*Exercise goal*
For every line in the material below that holds "round", report the line.

*Information provided*
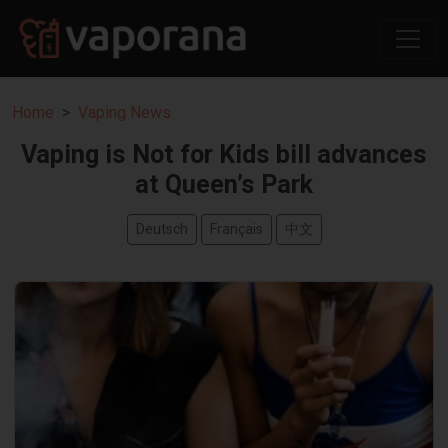
Home
Vaping News
Vaping is Not for Kids bill advances
at Queen’s Park
Deutsch
Français
中文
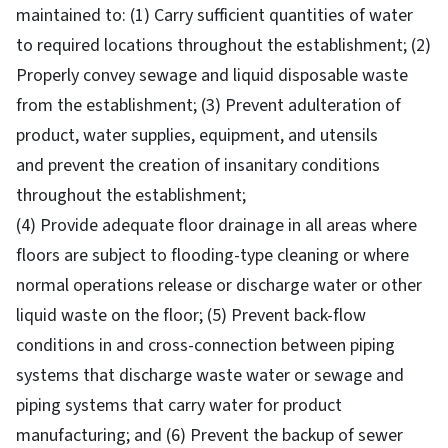
maintained to: (1) Carry sufficient quantities of water
to required locations throughout the establishment; (2)
Properly convey sewage and liquid disposable waste
from the establishment; (3) Prevent adulteration of
product, water supplies, equipment, and utensils
and prevent the creation of insanitary conditions
throughout the establishment;
(4) Provide adequate floor drainage in all areas where
floors are subject to flooding-type cleaning or where
normal operations release or discharge water or other
liquid waste on the floor; (5) Prevent back-flow
conditions in and cross-connection between piping
systems that discharge waste water or sewage and
piping systems that carry water for product
manufacturing; and (6) Prevent the backup of sewer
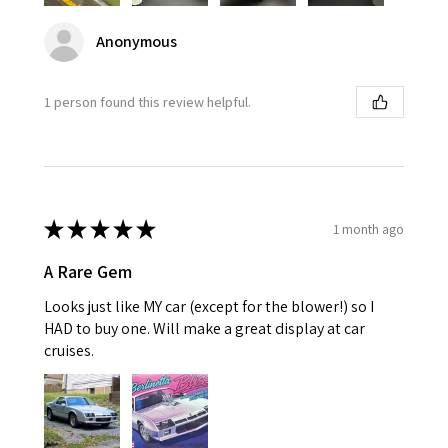
Anonymous
1 person found this review helpful.
★
★
★
★
★
1 month ago
A Rare Gem
Looks just like MY car (except for the blower!) so I
HAD to buy one. Will make a great display at car
cruises.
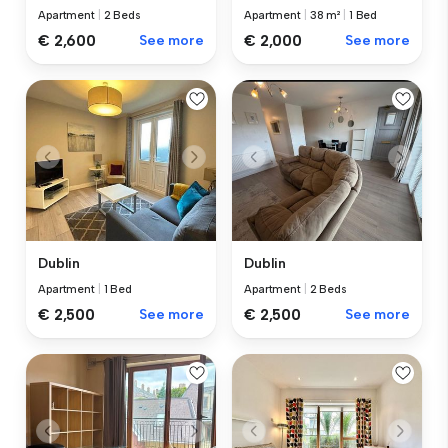
Apartment
|
2 Beds
Apartment
|
38 m²
|
1 Bed
€ 2,600
See more
€ 2,000
See more
Dublin
Dublin
Apartment
|
1 Bed
Apartment
|
2 Beds
€ 2,500
See more
€ 2,500
See more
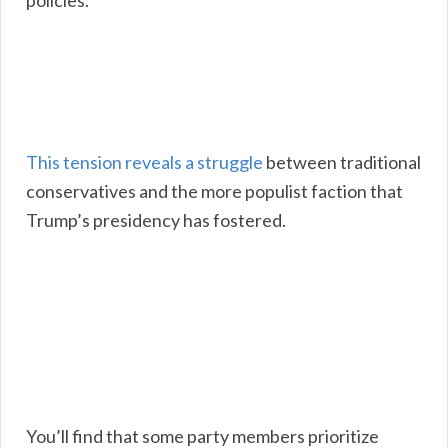
policies.
This tension reveals a struggle
between traditional
conservatives and the more populist faction that
Trump’s presidency has fostered.
You’ll find that some party members prioritize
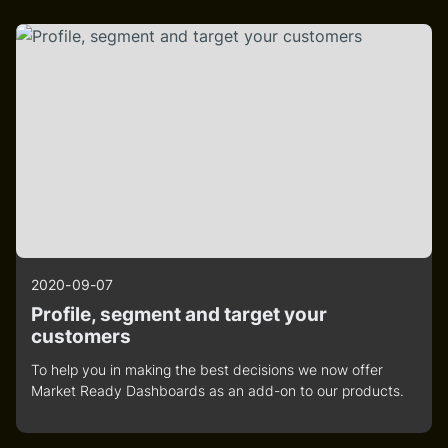
2020-09-07
Profile, segment and target your
customers
To help you in making the best decisions we now offer
Market Ready Dashboards as an add-on to our products.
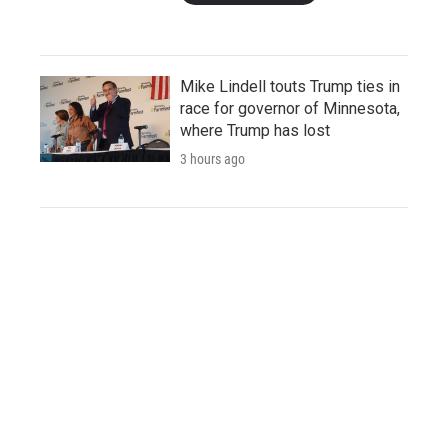
Mike Lindell touts Trump ties in
race for governor of Minnesota,
where Trump has lost
3 hours ago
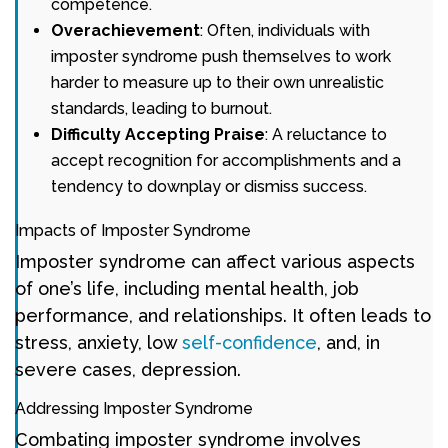
competence.
Overachievement
: Often, individuals with
imposter syndrome push themselves to work
harder to measure up to their own unrealistic
standards, leading to burnout.
Difficulty Accepting Praise
: A reluctance to
accept recognition for accomplishments and a
tendency to downplay or dismiss success.
Impacts of Imposter Syndrome
Imposter syndrome can affect various aspects
of one’s life, including mental health, job
performance, and relationships. It often leads to
stress, anxiety, low
self-confidence
, and, in
severe cases, depression.
Addressing Imposter Syndrome
Combating imposter syndrome involves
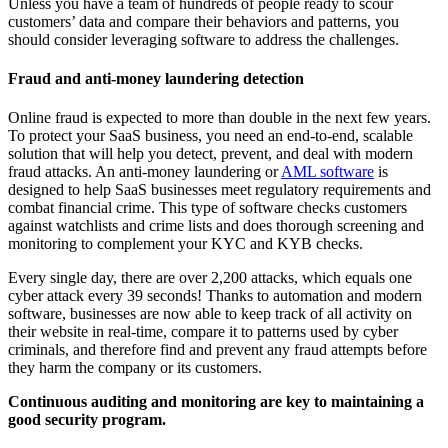
Unless you have a team of hundreds of people ready to scour
customers’ data and compare their behaviors and patterns, you
should consider leveraging software to address the challenges.
Fraud and anti-money laundering detection
Online fraud is expected to more than double in the next few years.
To protect your SaaS business, you need an end-to-end, scalable
solution that will help you detect, prevent, and deal with modern
fraud attacks. An anti-money laundering or
AML software
is
designed to help SaaS businesses meet regulatory requirements and
combat financial crime. This type of software checks customers
against watchlists and crime lists and does thorough screening and
monitoring to complement your KYC and KYB checks.
Every single day, there are over 2,200 attacks, which equals one
cyber attack every 39 seconds! Thanks to automation and modern
software, businesses are now able to keep track of all activity on
their website in real-time, compare it to patterns used by cyber
criminals, and therefore find and prevent any fraud attempts before
they harm the company or its customers.
Continuous auditing and monitoring are key to maintaining a
good security program.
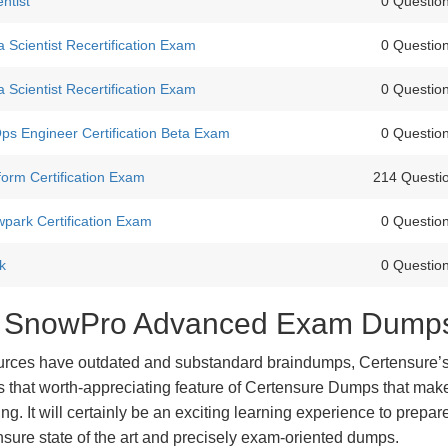
ntist
0 Questio
Scientist Recertification Exam
0 Questio
Scientist Recertification Exam
0 Questio
 Engineer Certification Beta Exam
0 Questio
form Certification Exam
214 Questi
park Certification Exam
0 Questio
k
0 Questio
est SnowPro Advanced Exam Dump
urces have outdated and substandard braindumps, Certensure’
 is that worth-appreciating feature of Certensure Dumps that ma
g. It will certainly be an exciting learning experience to prepare
re state of the art and precisely exam-oriented dumps.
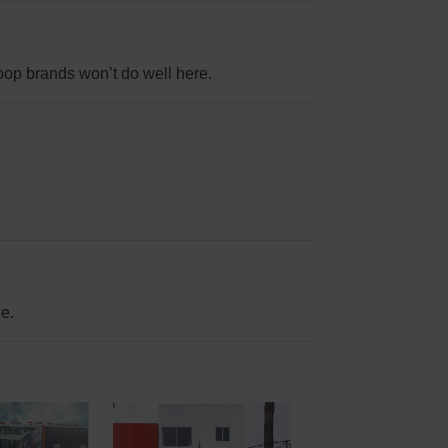
op brands won’t do well here.
ce.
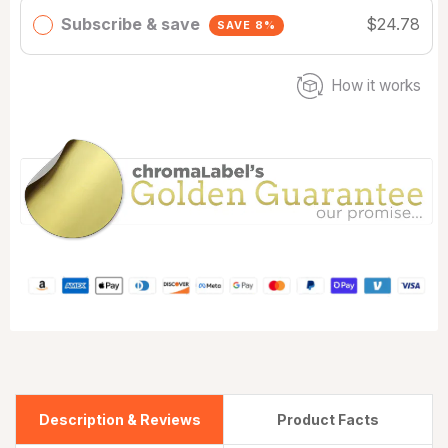
Subscribe & save
$24.78
SAVE 8%
How it works
Description & Reviews
Product Facts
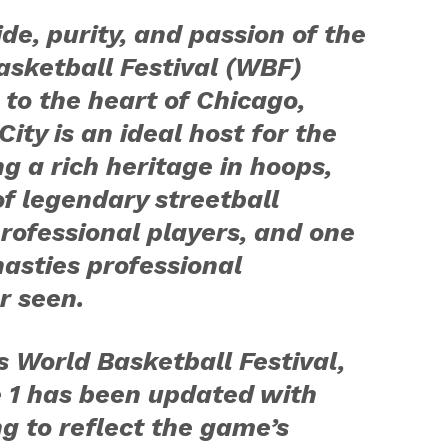
de, purity, and passion of the
sketball Festival (WBF)
 to the heart of Chicago,
City is an ideal host for the
g a rich heritage in hoops,
of legendary streetball
professional players, and one
nasties professional
r seen.
s World Basketball Festival,
ce 1 has been updated with
g to reflect the game’s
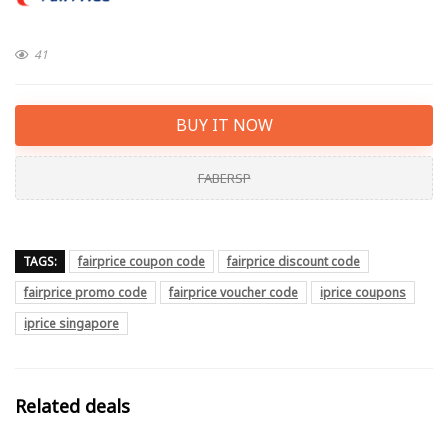
41
BUY IT NOW
FABERSP
TAGS:
fairprice coupon code
fairprice discount code
fairprice promo code
fairprice voucher code
iprice coupons
iprice singapore
Related deals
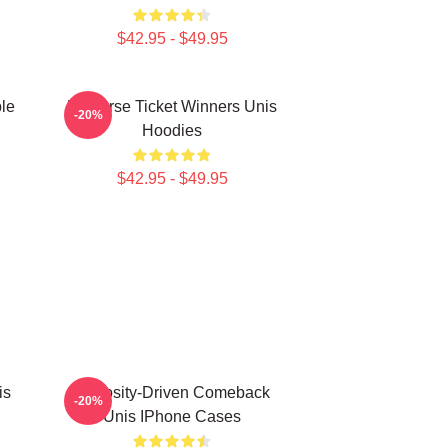
$42.95 - $49.95
le
Universe Ticket Winners Unis
-20%
Hoodies
$42.95 - $49.95
is
Curiosity-Driven Comeback
-20%
Unis IPhone Cases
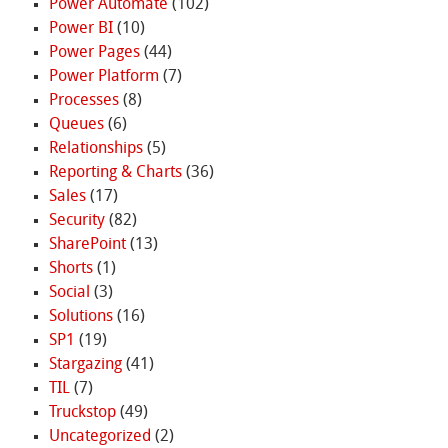
Power Automate
(102)
Power BI
(10)
Power Pages
(44)
Power Platform
(7)
Processes
(8)
Queues
(6)
Relationships
(5)
Reporting & Charts
(36)
Sales
(17)
Security
(82)
SharePoint
(13)
Shorts
(1)
Social
(3)
Solutions
(16)
SP1
(19)
Stargazing
(41)
TIL
(7)
Truckstop
(49)
Uncategorized
(2)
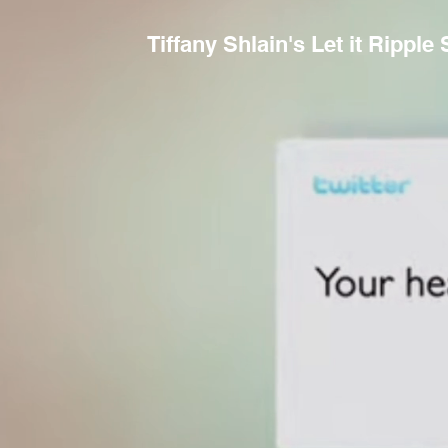
Tiffany Shlain's Let it Ripple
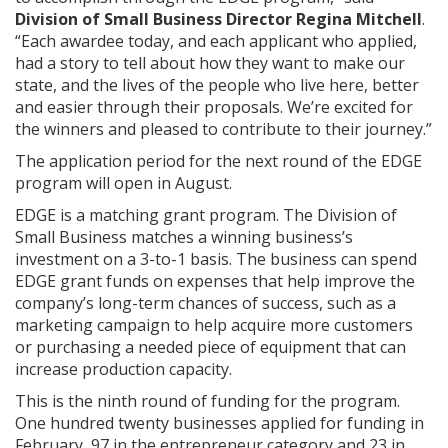
Division of Small Business Director Regina Mitchell
.
“Each awardee today, and each applicant who applied,
had a story to tell about how they want to make our
state, and the lives of the people who live here, better
and easier through their proposals. We’re excited for
the winners and pleased to contribute to their journey.”
The application period for the next round of the EDGE
program will open in August.
EDGE is a matching grant program. The Division of
Small Business matches a winning business’s
investment on a 3-to-1 basis. The business can spend
EDGE grant funds on expenses that help improve the
company’s long-term chances of success, such as a
marketing campaign to help acquire more customers
or purchasing a needed piece of equipment that can
increase production capacity.
This is the ninth round of funding for the program.
One hundred twenty businesses applied for funding in
February, 97 in the entrepreneur category and 23 in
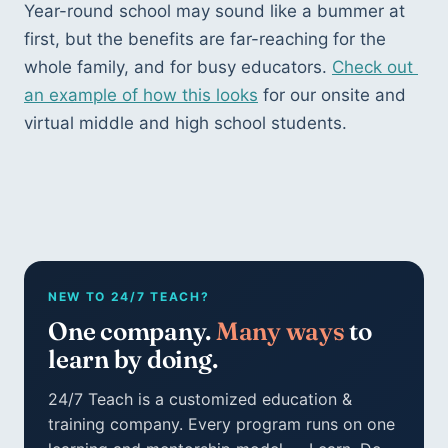
Year-round school may sound like a bummer at 
first, but the benefits are far-reaching for the 
whole family, and for busy educators. 
Check out 
an example of how this looks
 for our onsite and 
virtual middle and high school students.
NEW TO 24/7 TEACH?
One company.
Many ways
to
learn by doing.
24/7 Teach is a customized education &
training company. Every program runs on one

*Result of this task*
The application period for the next round of the EDGE
This is the ninth round of funding for the program.
Year-round school may sound like a bummer at 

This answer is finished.